05-26-2020, 06:18 PM
(This post was last modified: 05-26-2020, 11:53 PM by Bob Butler 54.)
(05-26-2020, 12:12 PM)Warren Dew Wrote:(05-26-2020, 10:21 AM)John J. Xenakis Wrote: In the case of
humans, this means that at regular intervals there have to be
genocidal wars to kill off enough people so that there will be enough
food and water for the survivors.
If the underlying cause of Crisis wars is population stress, shouldn't that mean that in times of declining population, the wars will be milder or nonexistent?
This question is why I'm interested in whether there were visible generational patterns in the Dark Ages, when population was decreasing due to the Black Plague.
If the cause of crisis wars were population stress, the earth’s fairly steady increase in population would lead to a corresponding number of crisis wars. This is not observed.
I would contest that wars used to be cost effective. It began to shift somewhere between the invention of the machine gun and the nuke. A culture that did not have a fairly serious military capability would get stepped on by others that did. As Smedley Butler’s book said, war was a racket. It is not directly tied to population, but humans have a war drive that all other things being equal results in periodic warfare. Some one or another would think he had the upper hand. Sometimes he would get stepped on by other economic powers. I would give Napoleon and Hitler as examples of the more warlike culture running into a defensive alliance of more economic cultures.
In more recent times, war is not so cost effective. Cultures that try to acquire power using force get stepped on. Elites stand a good chance of losing power if they back the wrong aggressive leader, so they don’t. Then there is the fear of nukes. This significantly changes how governments send messages to one another, and discourages conflicts among nuclear powers.
One difference is how governments keep a tighter rein these days. I am sort of with Xenakis that they encouraged loose behavior by troops with a resultant set of incidents in the old days. A lot of governments wanted an excuse to start the shooting. Any excuse would do. Even then it was more calculated than they let on. Today, if your style of warfare includes xenophobia, if you keep score with a body count and don’t count foreign lives as important, you are apt to get redirected by the government that you are fighting for hearts and minds. The objective is not to kill people, but to protect people. If you won’t let the locals on the jury on war crimes, you are sent home. If your cruiser shoots down a civilian airliner, you are apt to find yourself in front of a bunch of admirals and senators trying to make sure it doesn’t happen again. After they decide that, you are on the beach, never to get another command. People are a lot more carful about what messages they send to other governments and how they use force and don’t care for bloody minded and lose disciplined armed men.

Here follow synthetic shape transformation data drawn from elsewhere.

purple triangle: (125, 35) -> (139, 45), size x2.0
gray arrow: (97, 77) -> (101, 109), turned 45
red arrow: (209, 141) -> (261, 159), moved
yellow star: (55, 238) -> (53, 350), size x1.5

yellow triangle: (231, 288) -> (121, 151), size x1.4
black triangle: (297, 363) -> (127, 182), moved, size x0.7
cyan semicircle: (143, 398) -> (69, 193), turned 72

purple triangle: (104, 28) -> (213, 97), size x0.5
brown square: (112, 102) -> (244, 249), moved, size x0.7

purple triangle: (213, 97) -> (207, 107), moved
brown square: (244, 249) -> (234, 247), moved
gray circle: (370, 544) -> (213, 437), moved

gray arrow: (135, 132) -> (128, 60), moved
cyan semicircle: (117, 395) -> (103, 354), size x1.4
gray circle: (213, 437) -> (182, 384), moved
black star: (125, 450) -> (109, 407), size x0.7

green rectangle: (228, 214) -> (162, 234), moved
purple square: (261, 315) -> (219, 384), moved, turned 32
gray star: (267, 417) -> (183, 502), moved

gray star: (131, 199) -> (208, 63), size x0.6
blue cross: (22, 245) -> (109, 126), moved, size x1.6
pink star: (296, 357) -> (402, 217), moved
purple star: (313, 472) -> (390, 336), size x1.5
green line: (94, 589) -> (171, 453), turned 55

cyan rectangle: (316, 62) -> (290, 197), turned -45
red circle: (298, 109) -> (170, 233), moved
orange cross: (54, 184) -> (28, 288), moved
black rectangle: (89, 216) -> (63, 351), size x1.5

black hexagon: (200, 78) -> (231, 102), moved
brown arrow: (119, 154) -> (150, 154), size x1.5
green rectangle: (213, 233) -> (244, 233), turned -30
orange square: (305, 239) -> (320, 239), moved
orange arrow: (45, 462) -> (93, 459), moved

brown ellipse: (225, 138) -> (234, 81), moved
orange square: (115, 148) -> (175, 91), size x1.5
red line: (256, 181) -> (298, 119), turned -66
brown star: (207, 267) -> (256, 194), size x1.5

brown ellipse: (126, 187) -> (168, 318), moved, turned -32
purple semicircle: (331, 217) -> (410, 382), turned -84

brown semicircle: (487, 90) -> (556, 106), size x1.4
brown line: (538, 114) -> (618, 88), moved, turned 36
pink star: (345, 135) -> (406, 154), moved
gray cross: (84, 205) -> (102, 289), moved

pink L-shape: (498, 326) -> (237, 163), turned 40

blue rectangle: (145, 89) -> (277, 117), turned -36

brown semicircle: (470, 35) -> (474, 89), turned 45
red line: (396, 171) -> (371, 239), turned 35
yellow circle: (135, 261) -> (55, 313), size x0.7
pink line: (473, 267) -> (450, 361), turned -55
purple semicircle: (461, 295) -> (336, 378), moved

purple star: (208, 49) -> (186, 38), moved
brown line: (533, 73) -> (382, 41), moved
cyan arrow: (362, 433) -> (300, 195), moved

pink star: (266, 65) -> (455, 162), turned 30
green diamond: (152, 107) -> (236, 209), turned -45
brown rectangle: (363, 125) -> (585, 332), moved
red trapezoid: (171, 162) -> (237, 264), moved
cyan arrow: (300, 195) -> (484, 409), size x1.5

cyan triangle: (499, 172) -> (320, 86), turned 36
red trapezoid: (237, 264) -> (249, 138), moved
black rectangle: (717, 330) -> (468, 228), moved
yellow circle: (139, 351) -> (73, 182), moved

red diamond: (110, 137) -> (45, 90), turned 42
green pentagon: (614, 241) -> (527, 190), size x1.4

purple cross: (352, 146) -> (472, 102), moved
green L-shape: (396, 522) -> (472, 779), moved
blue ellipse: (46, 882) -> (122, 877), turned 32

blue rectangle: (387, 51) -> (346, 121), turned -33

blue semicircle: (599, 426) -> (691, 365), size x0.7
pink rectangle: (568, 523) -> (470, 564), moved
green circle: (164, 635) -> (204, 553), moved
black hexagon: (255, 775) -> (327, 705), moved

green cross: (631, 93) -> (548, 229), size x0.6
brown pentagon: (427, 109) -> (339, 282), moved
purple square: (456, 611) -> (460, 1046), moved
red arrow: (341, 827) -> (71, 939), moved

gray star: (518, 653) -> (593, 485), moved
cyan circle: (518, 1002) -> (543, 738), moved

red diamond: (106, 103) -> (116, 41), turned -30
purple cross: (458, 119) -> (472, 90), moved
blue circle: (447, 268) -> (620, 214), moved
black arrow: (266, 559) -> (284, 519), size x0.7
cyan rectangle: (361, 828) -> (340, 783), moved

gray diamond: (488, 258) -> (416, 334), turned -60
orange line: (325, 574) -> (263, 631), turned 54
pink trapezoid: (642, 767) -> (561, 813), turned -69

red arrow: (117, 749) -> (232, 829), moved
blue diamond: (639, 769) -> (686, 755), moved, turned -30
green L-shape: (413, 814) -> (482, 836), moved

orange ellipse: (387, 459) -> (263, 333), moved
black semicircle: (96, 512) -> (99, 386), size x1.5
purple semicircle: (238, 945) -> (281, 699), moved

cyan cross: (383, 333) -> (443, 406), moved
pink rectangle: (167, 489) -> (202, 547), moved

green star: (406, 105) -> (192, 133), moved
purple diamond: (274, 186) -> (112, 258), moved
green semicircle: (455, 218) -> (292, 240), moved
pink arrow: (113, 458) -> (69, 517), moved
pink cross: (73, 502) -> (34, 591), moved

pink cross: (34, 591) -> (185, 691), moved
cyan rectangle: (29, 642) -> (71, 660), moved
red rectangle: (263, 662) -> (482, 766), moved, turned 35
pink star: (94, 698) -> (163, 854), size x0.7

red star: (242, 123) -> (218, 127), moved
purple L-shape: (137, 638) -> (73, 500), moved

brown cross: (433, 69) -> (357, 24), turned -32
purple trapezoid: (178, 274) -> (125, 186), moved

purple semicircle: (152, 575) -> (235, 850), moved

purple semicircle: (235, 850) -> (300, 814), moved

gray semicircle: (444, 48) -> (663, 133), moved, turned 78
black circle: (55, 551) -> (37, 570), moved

All this doesn’t make evolution go away. We are still bred to acquire resources and territory through violence. There was a large gap between war becoming less cost effective and war actually slowing down. It has still not stopped. We are still learning.
Or at least some people are.
That this nation, under God, shall have a new birth of freedom, and that government of the people, by the people, for the people shall not perish from the earth.